15.2人のお姉ちゃん
ううぅん〜あ! 寝ちゃってた…
見知らぬ天井、見知らぬベッド、いつ見ても綺麗なお母さんの寝顔…お母さんいつ寝ているか分からないから、私にとってお母さんの寝顔は貴重だ。スマホがあれば写真として残しておけるのに…残念。
もう空を飛んでいないと言うことは、目的地のお屋敷かな? お母さんが寝ているから確認するすべがない…
寝ているお母さんを起こして聞く程重要な事でもないでしょ。
ちょっとぐらい部屋から出て探索してても大丈夫かな?大丈夫でしょ。なんと言っても私はお呼ばれした側だからね!
探索して見て分かったことがある、どうやらここは目的地で間違いないと思われる。 なぜって? 部屋から出て広がっているのは、私の住んでいる屋敷の数倍は広く長い廊下があり、窓から外に出て外装を見てみると、そこにはあの、シンデ◯ラ城もびっくりするようなお城が建っていた…お母さん…これをお屋敷とは言わないと思うな。 周りを飛んでいると、大きな書斎があり、好奇心に負け早速入って見ることに、そこには思わず「凄い」と声が漏れてしまうくらい、大量の本とそれを収める私の背丈を大きく上回る本棚が置いてあった。
「凄い…」つい漏れてしまった。
私は、家の書斎にある本はだいたい読み尽くしている。一度読むだけで内容をすぐに記憶できてしまうのだ。
これだけの本が置いてあると言うことは…魔導書も、置いてあるはず!あ、魔導書というのは、その魔法がどの様な効果を及ぼすのか、どの様にするとスキルとして取りやすいかなど、1つ1つの魔法について詳しく書かれている本のことで、多数の魔法が乗っている魔導書や、1つだけの魔法に対して一冊丸々使っているものもあった。言わば、魔法の知識の載っている本のことを「魔導書」って呼んでるだけなんだよね。
ん…?読んだだけでそのスキルが手に入るんじゃって? そんなに甘い世界では無いんだよ。そんな非現実的なことを起こり得るはずないだろ〜全く〜…あ!そういえばここもゲームの世界でした。
話を戻し、そんな魔導書を探し、見つけては懐に抱え込んでいた。周りから見たその姿は不審な姿に映っていたらしい。

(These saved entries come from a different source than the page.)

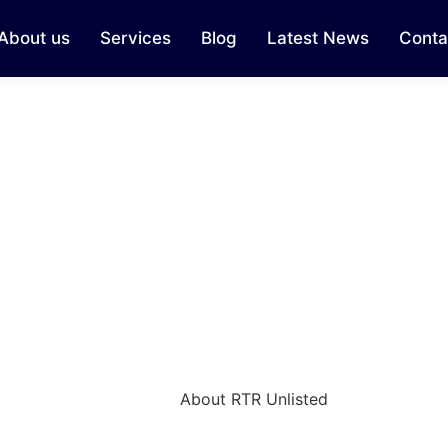
About us
Services
Blog
Latest News
Conta
About RTR Unlisted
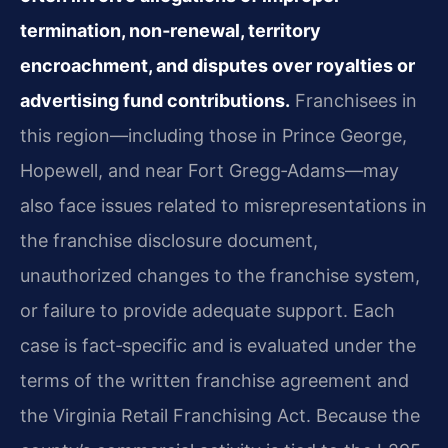
termination, non‑renewal, territory
encroachment, and disputes over royalties or
advertising fund contributions.
Franchisees in
this region—including those in Prince George,
Hopewell, and near Fort Gregg‑Adams—may
also face issues related to misrepresentations in
the franchise disclosure document,
unauthorized changes to the franchise system,
or failure to provide adequate support. Each
case is fact‑specific and is evaluated under the
terms of the written franchise agreement and
the Virginia Retail Franchising Act. Because the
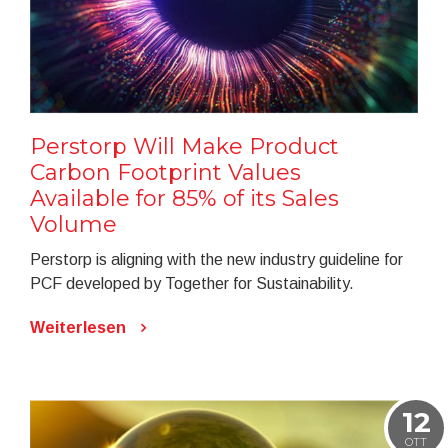
Perstorp Will Make Product
Carbon Footprint Values
Available for 85% of its Sales
Volume
Perstorp is aligning with the new industry guideline for
PCF developed by Together for Sustainability.
Weiterlesen
12
OTT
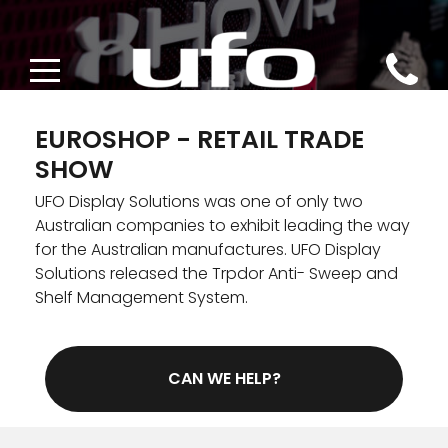
EUROSHOP - RETAIL TRADE
SHOW
DESIGN
UFO Display Solutions was one of only two
Australian companies to exhibit leading the way
CONCEPTUAL DESIGN
POS DISPLAYS
for the Australian manufactures. UFO Display
Solutions released the Trpdor Anti- Sweep and
INDUSTRIAL DESIGN
CATEGORY MANAGEMENT
PRINT
Shelf Management System.
STORE DESIGN
ENVIRONMENTALLY SUSTAINABLE POS
DIRECTIONAL SIGNAGE
SHELF MANAGEMENT
CAN WE HELP?
EUROSHOP 2020
PRINT CAMPAIGNS
POS TUNING
LOSS PREVENTION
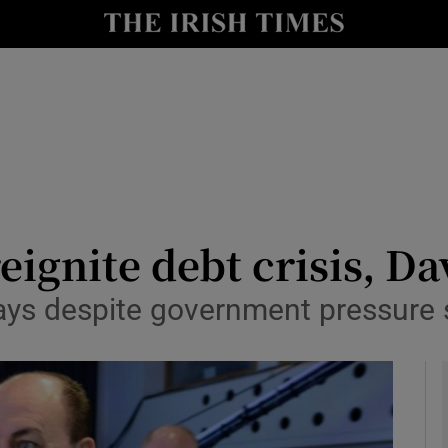
le
Show Life & Style sub sections
Show Culture sub sections
nt
Show Environment sub sections
y
Show Technology sub sections
Show Science sub sections
reignite debt crisis, D
ys despite government pressure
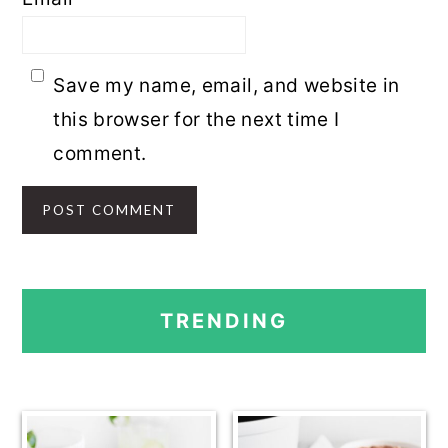
Save my name, email, and website in
this browser for the next time I
comment.
PRIMARY
TRENDING
SIDEBAR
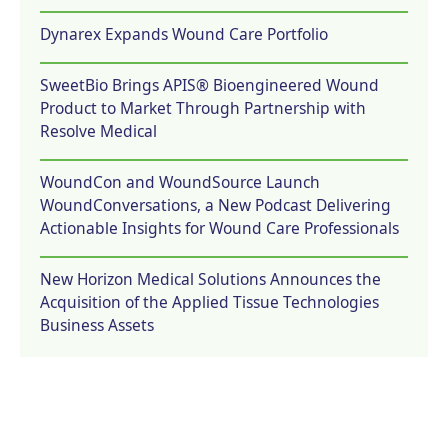
Dynarex Expands Wound Care Portfolio
SweetBio Brings APIS® Bioengineered Wound
Product to Market Through Partnership with
Resolve Medical
WoundCon and WoundSource Launch
WoundConversations, a New Podcast Delivering
Actionable Insights for Wound Care Professionals
New Horizon Medical Solutions Announces the
Acquisition of the Applied Tissue Technologies
Business Assets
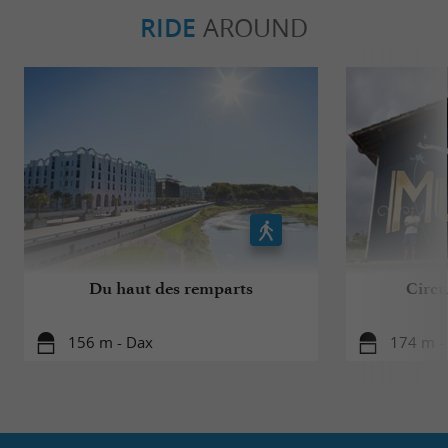
RIDE
AROUND
Du haut des remparts
Circui
156 m - Dax
174 m -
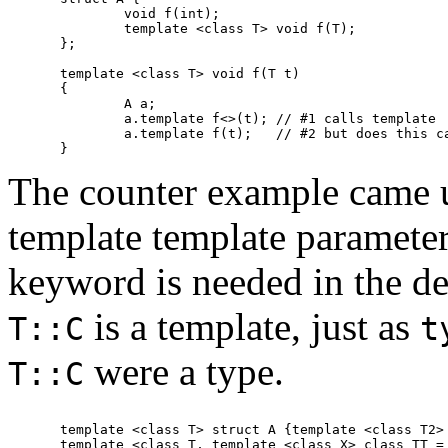
	void f(int);

	template <class T> void f(T);

};

template <class T> void f(T t)

{

	A a;

	a.template f<>(t); // #1 calls template

	a.template f(t);   // #2 but does this call the template?

The counter example came 
template template parameter
keyword is needed in the de
is a template, just as
T::C
t
were a type.
T::C
template <class T> struct A {template <class T2> 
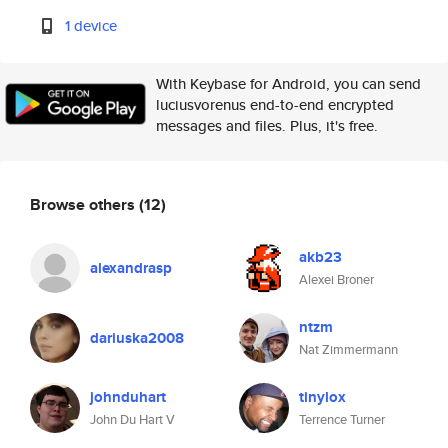
1 device
With Keybase for Android, you can send
luciusvorenus end-to-end encrypted
messages and files. Plus, it's free.
Browse others
(12)
akb23
alexandrasp
Alexei Broner
ntzm
dariuska2008
Nat Zimmermann
johnduhart
tinylox
John Du Hart V
Terrence Turner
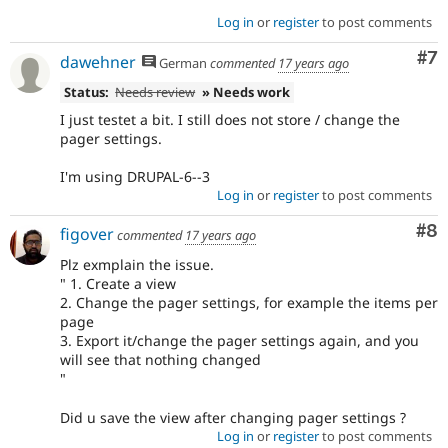
Log in
or
register
to post comments
Co
#7
dawehner
German
commented
17 years ago
Status:
Needs review
» Needs work
I just testet a bit. I still does not store / change the
pager settings.
I'm using DRUPAL-6--3
Log in
or
register
to post comments
Co
#8
figover
commented
17 years ago
Plz exmplain the issue.
" 1. Create a view
2. Change the pager settings, for example the items per
page
3. Export it/change the pager settings again, and you
will see that nothing changed
"
Did u save the view after changing pager settings ?
Log in
or
register
to post comments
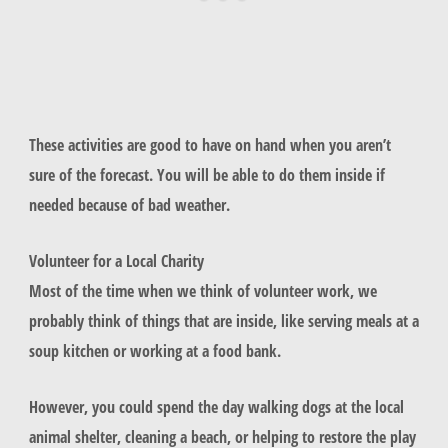
These activities are good to have on hand when you aren’t
sure of the forecast. You will be able to do them inside if
needed because of bad weather.
Volunteer for a Local Charity
Most of the time when we think of volunteer work, we
probably think of things that are inside, like serving meals at a
soup kitchen or working at a food bank.
However, you could spend the day walking dogs at the local
animal shelter, cleaning a beach, or helping to restore the play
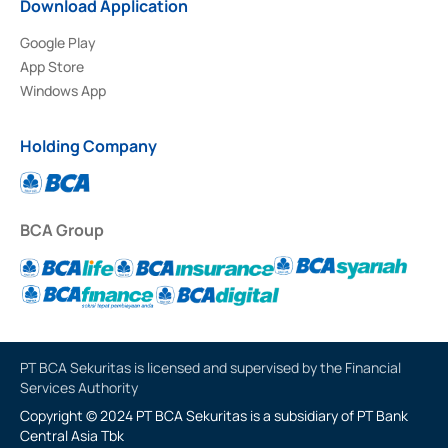
Download Application
Google Play
App Store
Windows App
Holding Company
BCA Group
PT BCA Sekuritas is licensed and supervised by the Financial
Services Authority
Copyright © 2024 PT BCA Sekuritas is a subsidiary of PT Bank
Central Asia Tbk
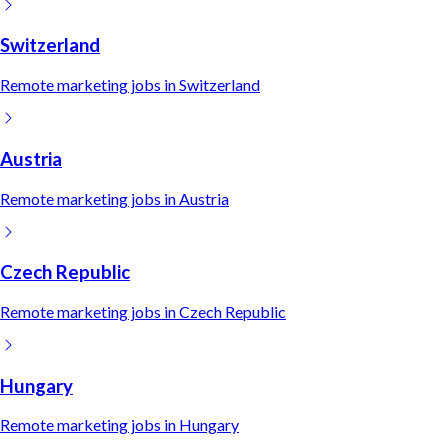
Switzerland
Remote
marketing
jobs in
Switzerland
Austria
Remote
marketing
jobs in
Austria
Czech Republic
Remote
marketing
jobs in
Czech Republic
Hungary
Remote
marketing
jobs in
Hungary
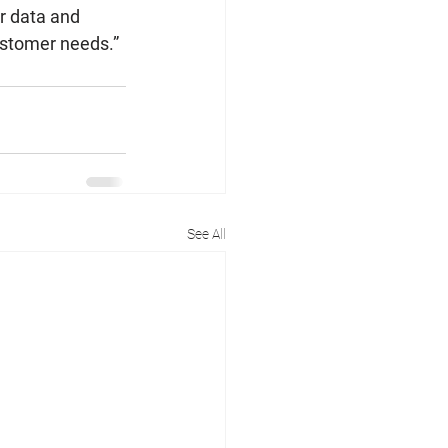
r data and 
customer needs.”
See All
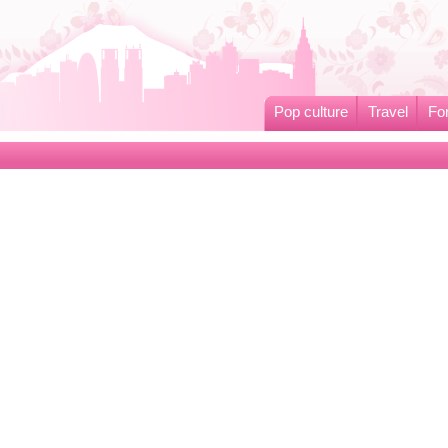
Pop culture
Travel
Fo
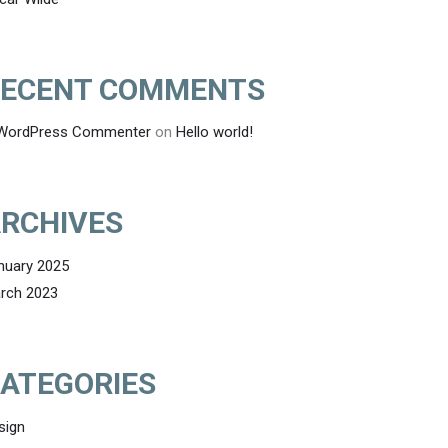
ECENT COMMENTS
WordPress Commenter
on
Hello world!
RCHIVES
nuary 2025
rch 2023
ATEGORIES
sign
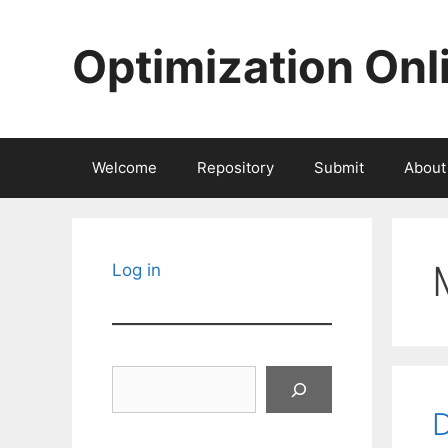
Skip
to
Optimization Onl
content
Welcome
Repository
Submit
About
Log in
Search
D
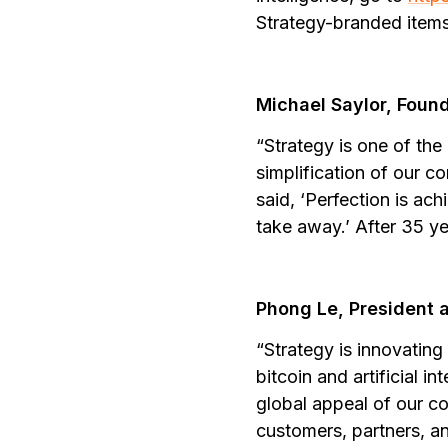
Strategy-branded items,
Michael Saylor, Foun
“Strategy is one of the
simplification of our c
said, ‘Perfection is ac
take away.’ After 35 ye
Phong Le, President 
“Strategy is innovating
bitcoin and artificial 
global appeal of our co
customers, partners, a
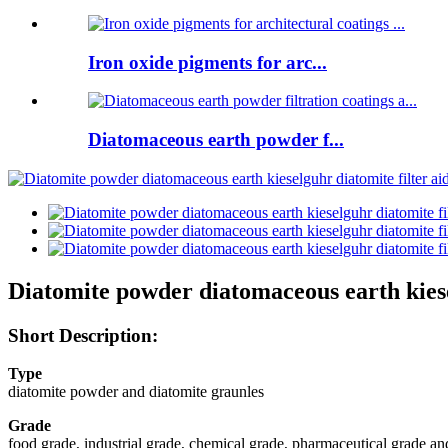
Iron oxide pigments for arc...
Diatomaceous earth powder f...
Diatomite powder diatomaceous earth kiesel
Short Description:
Type
diatomite powder and diatomite graunles
Grade
food grade, industrial grade, chemical grade, pharmaceutical grade and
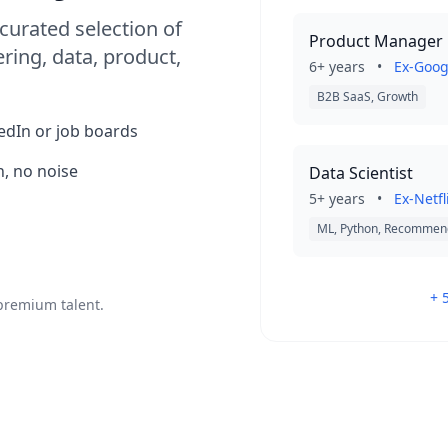
curated selection of
Product Manager
ring, data, product,
6+ years
•
Ex-Goog
B2B SaaS, Growth
kedIn or job boards
, no noise
Data Scientist
5+ years
•
Ex-Netfl
ML, Python, Recommen
+ 
 premium talent.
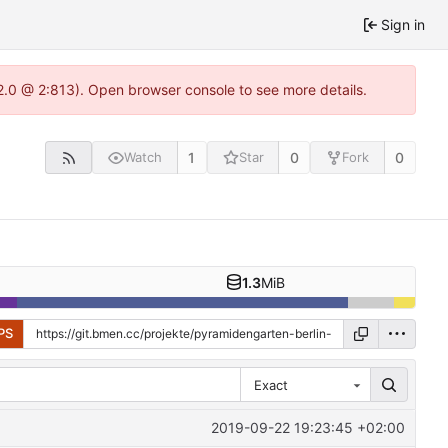
Sign in
2.0 @ 2:813). Open browser console to see more details.
1
0
0
Watch
Star
Fork
1.3
MiB
PS
Exact
2019-09-22 19:23:45 +02:00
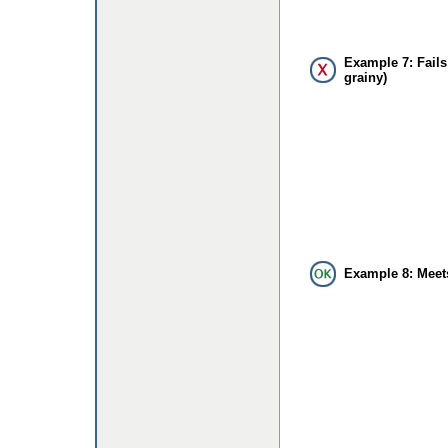
Example 7: Fails
grainy)
Example 8: Meet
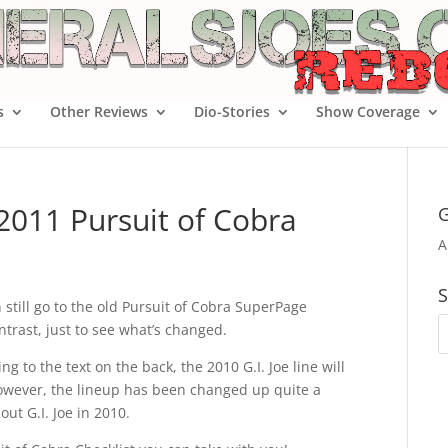
s
Other Reviews
Dio-Stories
Show Coverage
 2011 Pursuit of Cobra
G
A
S
 still go to the old Pursuit of Cobra SuperPage
ntrast, just to see what’s changed.
g to the text on the back, the 2010 G.I. Joe line will
owever, the lineup has been changed up quite a
out G.I. Joe in 2010.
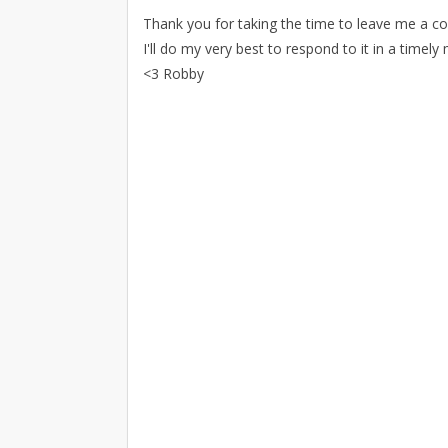
Thank you for taking the time to leave me a 
I'll do my very best to respond to it in a timely
<3 Robby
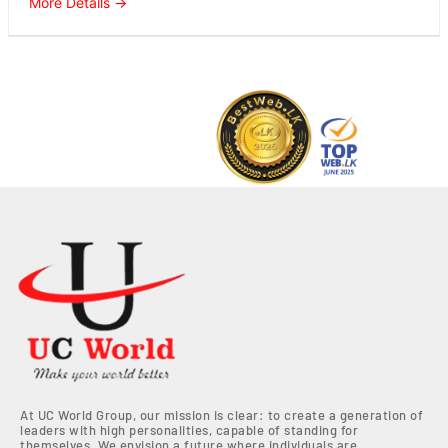
More Details
At UC World Group, our mission is clear: to create a generation of
leaders with high personalities, capable of standing for
themselves. We envision a future where individuals are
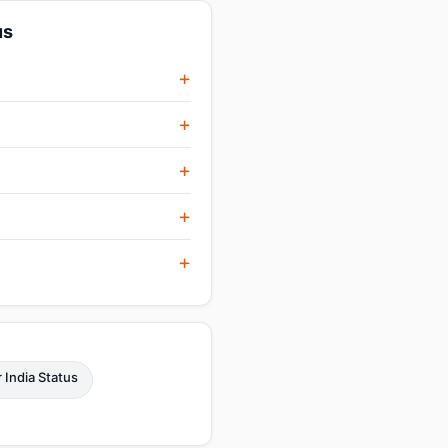
us
r India Status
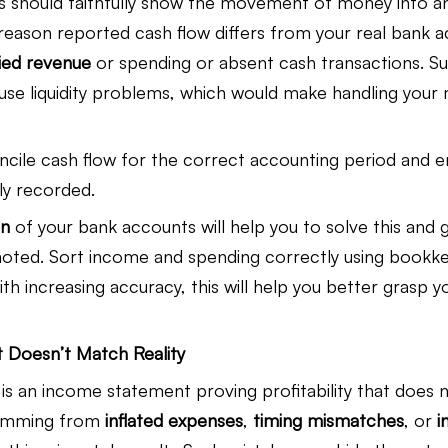
 should faithfully show the movement of money into an
eason reported cash flow differs from your real bank a
fied revenue
 or spending or absent cash transactions. S
use liquidity problems, which would make handling you
concile cash flow for the correct accounting period and en
ly recorded.
on
 of your bank accounts will help you to solve this and 
 noted. Sort income and spending correctly using bookk
th increasing accuracy, this will help you better grasp yo
 Doesn’t Match Reality
is an income statement proving profitability that does 
temming from 
inflated expenses
, 
timing mismatches
, or 
i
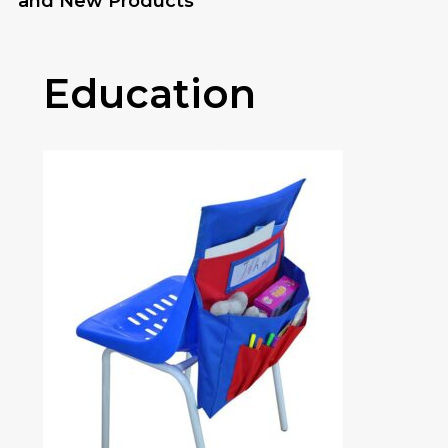
and New Products
Education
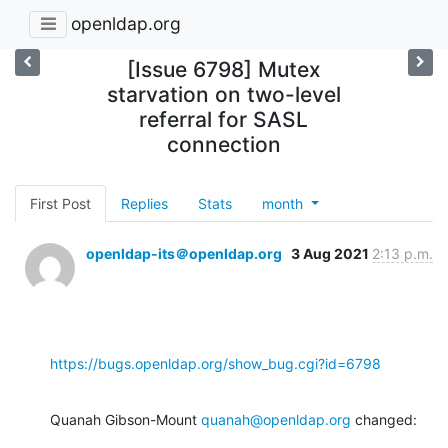
openldap.org
[Issue 6798] Mutex
starvation on two-level
referral for SASL
connection
First Post
Replies
Stats
month
openldap-its＠openldap.org
3 Aug 2021
2:13 p.m.
https://bugs.openldap.org/show_bug.cgi?id=6798
Quanah Gibson-Mount 
quanah@openldap.org
 changed:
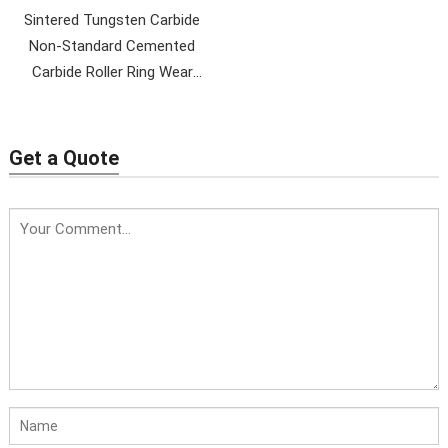
Sintered Tungsten Carbide
Non-Standard Cemented
Carbide Roller Ring Wear
Parts
Get a Quote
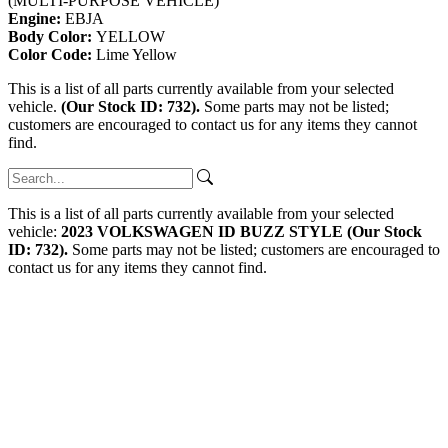
(MULTI-PURPOSE VEHICLE)
Engine:
EBJA
Body Color:
YELLOW
Color Code:
Lime Yellow
This is a list of all parts currently available from your selected
vehicle.
(Our Stock ID: 732).
Some parts may not be listed;
customers are encouraged to contact us for any items they cannot
find.
This is a list of all parts currently available from your selected
vehicle:
2023 VOLKSWAGEN ID BUZZ STYLE (Our Stock
ID: 732).
Some parts may not be listed; customers are encouraged to
contact us for any items they cannot find.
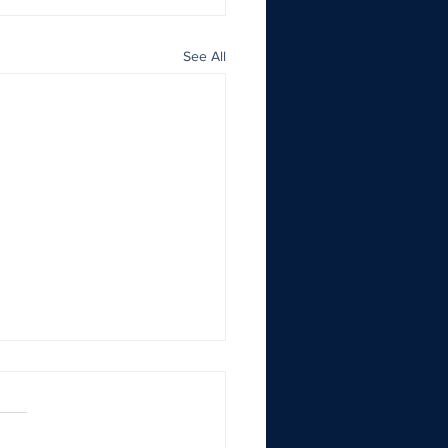
See All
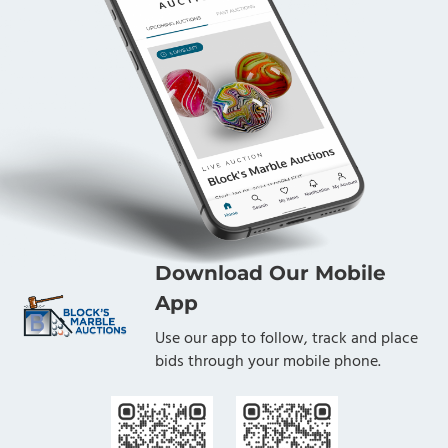
Download Our Mobile
App
Use our app to follow, track and place
bids through your mobile phone.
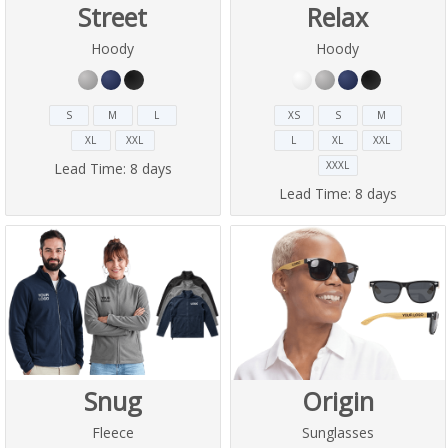
Street
Relax
Hoody
Hoody
S
M
L
XS
S
M
XL
XXL
L
XL
XXL
XXXL
Lead Time:
8 days
Lead Time:
8 days
Snug
Origin
Fleece
Sunglasses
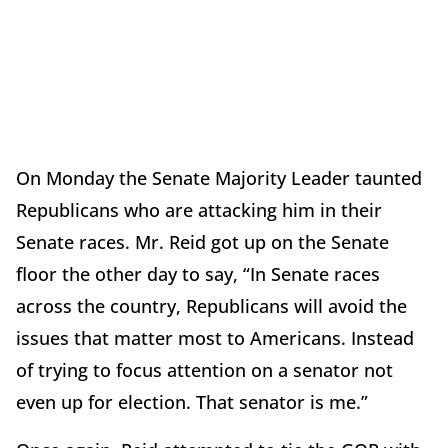
On Monday the Senate Majority Leader taunted
Republicans who are attacking him in their
Senate races. Mr. Reid got up on the Senate
floor the other day to say, “In Senate races
across the country, Republicans will avoid the
issues that matter most to Americans. Instead
of trying to focus attention on a senator not
even up for election. That senator is me.”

私が魔導書10冊くらいを抱え、書斎を出ようとした時、2人の少女に止められた。2人の少女の顔はかなり似ていてすぐに双子だろうなと、推測ができた。そんな2人に少し見とれていると、詰め寄られてしまった。どうしたものか…
????「貴方迷子?大丈夫?」
????「迷子…は寂しい…と…思う…」
????「そうよね~ でも、私たち今から夜の為の調整する予定だったんだけど…1人ここに残していくのは…ちょっと良くないよね〜 良かったら、私達の練習観ていく?終わったら客室まで送り届けることもできるからね! え…ちょっと待って我ながら完璧な案じゃない! 貴方もそれで良いよね! ほら行こ!」
????「いいと…思う!」
ええ…?あ、ああ〜 本抱えた私ごと持ち上げ連れて行かれてしまった。
私、ステータスが高くても身長体重は小さく軽いから軽く持ち上げられちゃうんだよね。本気で振り払おうとすればできると思うけど…その場合は相手を怪我させかねないから今はやめておこう。
それより…「夜の為の調整」「練習」ってもしかして、あの娘達、私の親戚…?
え〜と…少し整理すると、第1王妃の息子は2人で、それぞれ12歳と11歳…息子なのであの娘達ではないでしょ。 第2王妃も息子で9歳と…うん違うね。 第3王妃はお母さんだから私で…あ!第4王妃は双子の姉妹!え…この娘達9歳…可愛らしさは勿論あるけど、どちらかと言うと綺麗さが容姿から出てるよね?けど、話し方はまだ幼さがあって可愛いのはやっぱり良いよね。1人は元気!もう1人は内気そうな感じ!守ってあげたくなるよね!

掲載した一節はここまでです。